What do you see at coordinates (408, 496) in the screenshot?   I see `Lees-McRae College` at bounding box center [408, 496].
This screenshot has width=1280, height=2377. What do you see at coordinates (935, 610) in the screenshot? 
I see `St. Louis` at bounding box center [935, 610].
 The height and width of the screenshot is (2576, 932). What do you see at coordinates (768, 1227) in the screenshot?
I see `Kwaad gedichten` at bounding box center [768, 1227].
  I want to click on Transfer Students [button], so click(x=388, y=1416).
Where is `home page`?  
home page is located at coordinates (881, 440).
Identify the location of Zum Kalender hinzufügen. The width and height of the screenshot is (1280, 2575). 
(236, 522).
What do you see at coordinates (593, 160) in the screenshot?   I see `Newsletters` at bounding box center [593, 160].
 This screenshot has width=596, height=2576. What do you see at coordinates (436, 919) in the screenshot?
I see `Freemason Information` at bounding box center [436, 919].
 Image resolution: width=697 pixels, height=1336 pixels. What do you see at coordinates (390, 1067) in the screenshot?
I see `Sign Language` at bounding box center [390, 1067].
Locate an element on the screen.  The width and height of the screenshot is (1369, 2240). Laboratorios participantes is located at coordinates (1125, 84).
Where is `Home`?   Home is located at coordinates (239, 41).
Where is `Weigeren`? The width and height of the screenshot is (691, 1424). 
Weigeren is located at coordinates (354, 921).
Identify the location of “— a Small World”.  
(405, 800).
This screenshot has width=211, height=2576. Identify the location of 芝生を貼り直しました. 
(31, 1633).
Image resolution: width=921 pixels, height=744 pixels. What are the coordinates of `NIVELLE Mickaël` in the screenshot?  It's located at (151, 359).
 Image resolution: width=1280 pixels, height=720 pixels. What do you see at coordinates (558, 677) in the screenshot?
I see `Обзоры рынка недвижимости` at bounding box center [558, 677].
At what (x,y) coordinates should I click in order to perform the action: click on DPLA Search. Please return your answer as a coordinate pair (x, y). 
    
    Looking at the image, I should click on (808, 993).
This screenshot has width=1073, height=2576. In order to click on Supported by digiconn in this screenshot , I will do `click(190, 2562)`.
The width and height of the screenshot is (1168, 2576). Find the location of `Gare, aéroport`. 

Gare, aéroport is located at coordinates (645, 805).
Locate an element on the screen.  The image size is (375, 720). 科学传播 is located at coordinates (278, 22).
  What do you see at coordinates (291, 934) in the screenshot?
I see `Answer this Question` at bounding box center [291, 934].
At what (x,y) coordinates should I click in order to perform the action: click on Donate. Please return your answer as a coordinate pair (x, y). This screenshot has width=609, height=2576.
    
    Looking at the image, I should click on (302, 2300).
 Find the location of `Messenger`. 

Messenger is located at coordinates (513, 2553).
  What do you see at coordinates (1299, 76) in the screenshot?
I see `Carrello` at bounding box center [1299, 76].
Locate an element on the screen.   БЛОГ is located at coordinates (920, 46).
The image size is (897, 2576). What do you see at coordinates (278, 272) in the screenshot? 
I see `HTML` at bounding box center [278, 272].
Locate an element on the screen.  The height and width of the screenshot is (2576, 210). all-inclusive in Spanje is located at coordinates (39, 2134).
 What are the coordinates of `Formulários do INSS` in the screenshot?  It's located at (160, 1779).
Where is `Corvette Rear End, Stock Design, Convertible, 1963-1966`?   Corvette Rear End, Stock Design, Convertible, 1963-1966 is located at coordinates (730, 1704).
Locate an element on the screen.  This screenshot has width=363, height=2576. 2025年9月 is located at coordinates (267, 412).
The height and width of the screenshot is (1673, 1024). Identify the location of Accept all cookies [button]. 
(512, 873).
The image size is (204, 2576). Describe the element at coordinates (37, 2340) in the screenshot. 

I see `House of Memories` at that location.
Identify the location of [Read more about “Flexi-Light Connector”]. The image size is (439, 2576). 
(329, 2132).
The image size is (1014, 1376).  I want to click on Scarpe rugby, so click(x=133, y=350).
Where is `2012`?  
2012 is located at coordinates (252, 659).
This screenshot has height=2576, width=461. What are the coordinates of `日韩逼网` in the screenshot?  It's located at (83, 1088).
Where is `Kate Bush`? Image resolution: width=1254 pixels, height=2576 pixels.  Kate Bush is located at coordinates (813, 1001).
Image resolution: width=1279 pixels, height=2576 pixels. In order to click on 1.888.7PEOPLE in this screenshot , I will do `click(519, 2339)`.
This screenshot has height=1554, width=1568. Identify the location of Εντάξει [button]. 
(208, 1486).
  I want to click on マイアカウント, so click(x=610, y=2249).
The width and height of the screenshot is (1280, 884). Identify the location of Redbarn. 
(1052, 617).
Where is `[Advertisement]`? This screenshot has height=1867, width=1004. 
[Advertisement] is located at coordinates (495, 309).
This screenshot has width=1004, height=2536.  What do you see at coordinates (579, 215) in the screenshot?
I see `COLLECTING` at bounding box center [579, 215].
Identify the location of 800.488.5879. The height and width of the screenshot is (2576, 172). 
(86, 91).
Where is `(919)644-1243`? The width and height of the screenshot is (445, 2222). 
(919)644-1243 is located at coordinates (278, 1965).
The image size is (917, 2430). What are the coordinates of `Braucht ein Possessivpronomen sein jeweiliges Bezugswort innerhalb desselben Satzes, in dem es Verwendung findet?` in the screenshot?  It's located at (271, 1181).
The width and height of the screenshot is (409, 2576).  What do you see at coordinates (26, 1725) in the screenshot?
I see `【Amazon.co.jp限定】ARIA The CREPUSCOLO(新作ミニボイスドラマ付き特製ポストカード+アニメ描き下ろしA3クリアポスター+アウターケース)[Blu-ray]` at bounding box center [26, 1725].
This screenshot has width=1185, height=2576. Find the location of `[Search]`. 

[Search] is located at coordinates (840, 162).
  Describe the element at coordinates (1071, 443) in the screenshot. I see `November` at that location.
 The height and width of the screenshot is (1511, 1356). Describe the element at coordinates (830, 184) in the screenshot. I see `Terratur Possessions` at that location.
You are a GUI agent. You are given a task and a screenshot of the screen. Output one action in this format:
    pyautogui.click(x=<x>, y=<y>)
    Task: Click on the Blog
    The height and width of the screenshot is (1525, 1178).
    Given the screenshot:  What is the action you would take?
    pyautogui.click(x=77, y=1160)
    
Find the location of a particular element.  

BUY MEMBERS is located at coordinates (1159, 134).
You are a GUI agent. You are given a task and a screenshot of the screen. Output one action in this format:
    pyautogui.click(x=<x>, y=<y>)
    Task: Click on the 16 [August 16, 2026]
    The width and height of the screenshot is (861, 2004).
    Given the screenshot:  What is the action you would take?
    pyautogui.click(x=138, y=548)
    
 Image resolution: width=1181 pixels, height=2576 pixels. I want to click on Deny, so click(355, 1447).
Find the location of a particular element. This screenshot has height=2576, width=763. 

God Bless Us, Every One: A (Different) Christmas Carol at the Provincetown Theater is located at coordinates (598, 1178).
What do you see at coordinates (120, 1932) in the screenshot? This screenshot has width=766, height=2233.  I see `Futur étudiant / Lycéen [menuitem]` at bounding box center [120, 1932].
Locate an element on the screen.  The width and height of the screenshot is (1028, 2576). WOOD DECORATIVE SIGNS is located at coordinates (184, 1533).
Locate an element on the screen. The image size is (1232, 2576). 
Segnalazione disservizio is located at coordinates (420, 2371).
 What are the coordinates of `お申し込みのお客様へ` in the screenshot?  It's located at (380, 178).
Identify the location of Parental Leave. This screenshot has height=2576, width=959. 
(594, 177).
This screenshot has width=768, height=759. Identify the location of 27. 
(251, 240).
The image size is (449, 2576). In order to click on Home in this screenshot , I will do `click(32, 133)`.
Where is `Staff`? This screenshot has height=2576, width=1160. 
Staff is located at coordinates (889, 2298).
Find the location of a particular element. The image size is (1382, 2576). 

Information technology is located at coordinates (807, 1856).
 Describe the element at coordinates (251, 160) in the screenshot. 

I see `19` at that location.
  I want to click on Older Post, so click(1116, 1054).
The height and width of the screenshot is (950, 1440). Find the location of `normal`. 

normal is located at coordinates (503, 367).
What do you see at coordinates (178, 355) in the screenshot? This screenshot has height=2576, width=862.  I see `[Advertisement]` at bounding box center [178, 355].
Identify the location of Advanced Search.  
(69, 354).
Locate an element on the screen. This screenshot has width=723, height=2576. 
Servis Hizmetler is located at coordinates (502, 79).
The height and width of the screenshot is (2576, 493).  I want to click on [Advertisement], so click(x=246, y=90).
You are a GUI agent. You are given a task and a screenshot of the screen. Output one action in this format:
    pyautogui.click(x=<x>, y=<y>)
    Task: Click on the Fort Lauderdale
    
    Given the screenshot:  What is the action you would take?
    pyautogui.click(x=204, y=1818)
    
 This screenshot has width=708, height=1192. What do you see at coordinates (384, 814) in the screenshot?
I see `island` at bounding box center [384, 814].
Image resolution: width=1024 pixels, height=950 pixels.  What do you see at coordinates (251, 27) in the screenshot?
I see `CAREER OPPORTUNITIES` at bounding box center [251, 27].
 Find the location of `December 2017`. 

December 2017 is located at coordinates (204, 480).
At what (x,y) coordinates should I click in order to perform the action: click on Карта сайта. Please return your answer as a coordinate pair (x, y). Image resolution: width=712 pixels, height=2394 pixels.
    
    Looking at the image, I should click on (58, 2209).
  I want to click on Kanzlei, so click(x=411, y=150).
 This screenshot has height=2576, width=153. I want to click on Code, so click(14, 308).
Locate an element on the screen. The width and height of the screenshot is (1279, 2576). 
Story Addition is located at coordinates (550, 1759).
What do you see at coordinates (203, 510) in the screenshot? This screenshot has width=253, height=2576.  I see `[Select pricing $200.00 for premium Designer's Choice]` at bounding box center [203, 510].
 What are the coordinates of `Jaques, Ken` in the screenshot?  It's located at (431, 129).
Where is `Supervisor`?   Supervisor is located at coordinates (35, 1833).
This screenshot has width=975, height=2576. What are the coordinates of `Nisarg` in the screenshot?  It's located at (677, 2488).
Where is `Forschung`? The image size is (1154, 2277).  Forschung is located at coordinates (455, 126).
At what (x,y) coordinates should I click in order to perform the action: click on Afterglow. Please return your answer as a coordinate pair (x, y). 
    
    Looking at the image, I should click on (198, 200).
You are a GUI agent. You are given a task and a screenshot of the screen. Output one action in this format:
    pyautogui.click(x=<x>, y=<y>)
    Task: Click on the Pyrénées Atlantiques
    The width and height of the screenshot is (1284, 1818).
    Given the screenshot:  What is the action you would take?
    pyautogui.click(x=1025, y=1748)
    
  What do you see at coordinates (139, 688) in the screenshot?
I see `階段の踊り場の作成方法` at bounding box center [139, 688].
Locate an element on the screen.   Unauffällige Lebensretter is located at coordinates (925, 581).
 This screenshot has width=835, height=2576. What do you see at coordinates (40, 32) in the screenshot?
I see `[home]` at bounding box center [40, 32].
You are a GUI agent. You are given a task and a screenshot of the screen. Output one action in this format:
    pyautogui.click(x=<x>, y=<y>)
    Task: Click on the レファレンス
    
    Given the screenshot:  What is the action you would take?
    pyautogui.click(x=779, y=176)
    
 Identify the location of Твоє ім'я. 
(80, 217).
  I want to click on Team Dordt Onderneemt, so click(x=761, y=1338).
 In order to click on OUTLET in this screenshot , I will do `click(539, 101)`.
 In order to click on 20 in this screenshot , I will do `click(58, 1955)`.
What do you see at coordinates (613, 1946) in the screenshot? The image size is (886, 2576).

************

Starting at the line that contains "Task: Click on the レファレンス", write out every line through the end of the entries, exactly and with nothing added.

--- Reply to the exercise ---
    Task: Click on the レファレンス
    
    Given the screenshot:  What is the action you would take?
    pyautogui.click(x=779, y=176)
    
 Identify the location of Твоє ім'я. 
(80, 217).
  I want to click on Team Dordt Onderneemt, so click(x=761, y=1338).
 In order to click on OUTLET in this screenshot , I will do `click(539, 101)`.
 In order to click on 20 in this screenshot , I will do `click(58, 1955)`.
What do you see at coordinates (613, 1946) in the screenshot? The image size is (886, 2576).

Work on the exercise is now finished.